Butler Snow LLP goes on to say that largely, while homeowners policies with communicable disease exclusions will probably prevent any coronavirus-related claims, the specific facts of a particular claim can prompt coverage analysis. But what homeowners need to keep in mind is that at the end of the day, people may not seek lawsuits in the wake of catching COVID-19.
“Although staggering numbers of people have and continue to become infected with COVID-19, the high costs of litigation will probably deter many would-be claimants from commencing litigation,” Butler Snow LLP went on to say. “Nonetheless, claims are more likely to be filed where someone died from the virus, especially where such people had eggshell-like compromised immunity issues.”
Speak to your advisor about the specifics
Because there are a variety of factors that will affect your liability — from policy language to local law — it’s important to speak to your insurance advisor about your coverage. Ask them how your policy is structured so that you can get clarity. You can also speak to your lawyer about local laws or precedents that may affect your policy coverage. However, as Kelly Klee President Bob Klee explains, the likelihood of being sued over this is likely pretty low.
“Yes you could get sued, but it's difficult to prove where a person contracted the virus,” Klee told us. “If you get sued, check the language in your homeowners policy, because your insurer might pay to defend you.”
Essentially, while your homeowner insurance or umbrella policy may not cover the transmission of a communicable disease that causes any bodily injury or property damage, your insurer may still pay to defend you in the case that has been brought against you. But as Klee explains, it is a bit more complicated than that.
“If you lose the case, it would not be covered under either of your policies. But, there’s a low likelihood of a lawsuit, as well as proof of contracting the virus at your house. So in summary, your insurer might pay to defend you, but not pay out the penalty if there is one."
Always use safer social practices
If you do decide to hold a social gathering, the World Health Organization says you should have a risk-based approach. They have a checklist to help people who are planning small events like birthday parties, children’s football games or family occasions do so in a way that is safe.
- Always check local guidelines before planning your event.
- Ask guests to stay home if they have been diagnosed with COVID-19, have symptoms of COVID-19, if they are waiting for COVID-19 test results, or may have been exposed to someone with COVID-19.

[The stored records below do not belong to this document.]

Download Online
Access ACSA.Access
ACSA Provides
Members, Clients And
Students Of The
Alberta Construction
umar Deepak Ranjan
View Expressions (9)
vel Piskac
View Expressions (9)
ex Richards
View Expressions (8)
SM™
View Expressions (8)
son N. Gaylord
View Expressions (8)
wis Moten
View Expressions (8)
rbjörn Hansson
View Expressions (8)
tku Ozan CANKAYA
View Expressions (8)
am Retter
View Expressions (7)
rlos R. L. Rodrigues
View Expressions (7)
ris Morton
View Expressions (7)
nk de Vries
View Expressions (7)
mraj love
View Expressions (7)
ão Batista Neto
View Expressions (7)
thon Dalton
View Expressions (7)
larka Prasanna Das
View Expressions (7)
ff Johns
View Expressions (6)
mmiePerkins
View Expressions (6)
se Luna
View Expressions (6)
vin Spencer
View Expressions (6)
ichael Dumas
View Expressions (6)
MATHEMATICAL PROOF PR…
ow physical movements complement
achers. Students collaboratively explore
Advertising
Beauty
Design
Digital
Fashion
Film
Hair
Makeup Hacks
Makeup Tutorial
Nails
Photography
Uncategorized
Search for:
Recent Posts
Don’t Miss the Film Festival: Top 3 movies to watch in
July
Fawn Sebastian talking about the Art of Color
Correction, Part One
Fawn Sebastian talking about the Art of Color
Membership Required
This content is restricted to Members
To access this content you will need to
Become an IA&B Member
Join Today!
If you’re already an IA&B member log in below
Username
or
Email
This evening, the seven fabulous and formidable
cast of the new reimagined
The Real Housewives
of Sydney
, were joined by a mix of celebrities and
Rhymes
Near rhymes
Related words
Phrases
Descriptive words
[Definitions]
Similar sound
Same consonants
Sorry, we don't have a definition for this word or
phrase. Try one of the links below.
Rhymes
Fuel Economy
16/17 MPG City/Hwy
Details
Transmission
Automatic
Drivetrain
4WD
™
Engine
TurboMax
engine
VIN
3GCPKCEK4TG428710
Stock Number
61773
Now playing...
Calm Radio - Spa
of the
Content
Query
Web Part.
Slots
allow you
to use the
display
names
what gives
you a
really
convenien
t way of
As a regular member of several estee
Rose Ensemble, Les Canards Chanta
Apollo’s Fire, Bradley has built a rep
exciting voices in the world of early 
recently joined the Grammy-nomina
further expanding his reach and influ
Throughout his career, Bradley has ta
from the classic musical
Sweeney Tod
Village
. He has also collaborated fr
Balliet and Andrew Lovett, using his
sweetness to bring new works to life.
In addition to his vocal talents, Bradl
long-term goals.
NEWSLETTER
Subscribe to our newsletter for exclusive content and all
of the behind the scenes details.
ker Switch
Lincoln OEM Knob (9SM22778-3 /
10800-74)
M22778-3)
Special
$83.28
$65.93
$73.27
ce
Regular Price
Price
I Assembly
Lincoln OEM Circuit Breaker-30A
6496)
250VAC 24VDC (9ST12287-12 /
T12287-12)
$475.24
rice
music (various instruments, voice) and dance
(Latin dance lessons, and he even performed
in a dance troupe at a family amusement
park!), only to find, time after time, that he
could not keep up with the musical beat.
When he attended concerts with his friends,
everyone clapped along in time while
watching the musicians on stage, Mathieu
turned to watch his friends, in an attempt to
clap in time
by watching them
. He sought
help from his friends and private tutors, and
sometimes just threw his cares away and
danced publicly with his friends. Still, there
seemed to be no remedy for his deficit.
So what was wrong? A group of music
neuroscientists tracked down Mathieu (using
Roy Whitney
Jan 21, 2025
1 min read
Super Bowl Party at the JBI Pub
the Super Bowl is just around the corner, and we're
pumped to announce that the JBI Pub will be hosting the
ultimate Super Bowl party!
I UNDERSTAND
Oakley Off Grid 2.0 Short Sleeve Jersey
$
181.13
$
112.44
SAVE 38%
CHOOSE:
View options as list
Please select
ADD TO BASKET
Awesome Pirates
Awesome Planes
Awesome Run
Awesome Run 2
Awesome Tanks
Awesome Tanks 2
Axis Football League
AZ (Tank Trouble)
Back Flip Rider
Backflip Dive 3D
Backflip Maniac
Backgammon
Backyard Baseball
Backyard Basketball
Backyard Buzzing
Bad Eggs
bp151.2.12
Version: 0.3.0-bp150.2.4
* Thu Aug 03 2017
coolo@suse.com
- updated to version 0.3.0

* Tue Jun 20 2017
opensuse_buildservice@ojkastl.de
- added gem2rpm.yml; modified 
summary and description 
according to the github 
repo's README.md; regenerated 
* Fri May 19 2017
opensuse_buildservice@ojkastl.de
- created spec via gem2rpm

- Keep a list of all the guests who come to your event, this will allow for easier contact tracing in the case of a spread.
- Brief guests about precautions before the event starts; during the event, remind guests of these precautions and ensure they are followed.
- Choose outdoor venues over indoor spaces – if indoors, ensure the area is well-ventilated.
- Minimize crowding by staggering arrivals and departures, numbering entries, designating seats/places and marking the floor to ensure physical distancing between people of at least one meter.
- Maintain at least 1 metre distance from others, and wear a mask if you cannot guarantee this distance.
- Provide all necessary sanitary supplies like hand hygiene stations, hand sanitizer or soap and water, tissues, closed-lid bins, distance markers and masks.
- Cover a sneeze or cough with a tissue or bent elbow, and immediately dispose of tissue in a closed-lid bin. Avoid touching eyes, nose and mouth.
- Wash your hands frequently with soap and water, or with a hand sanitizer.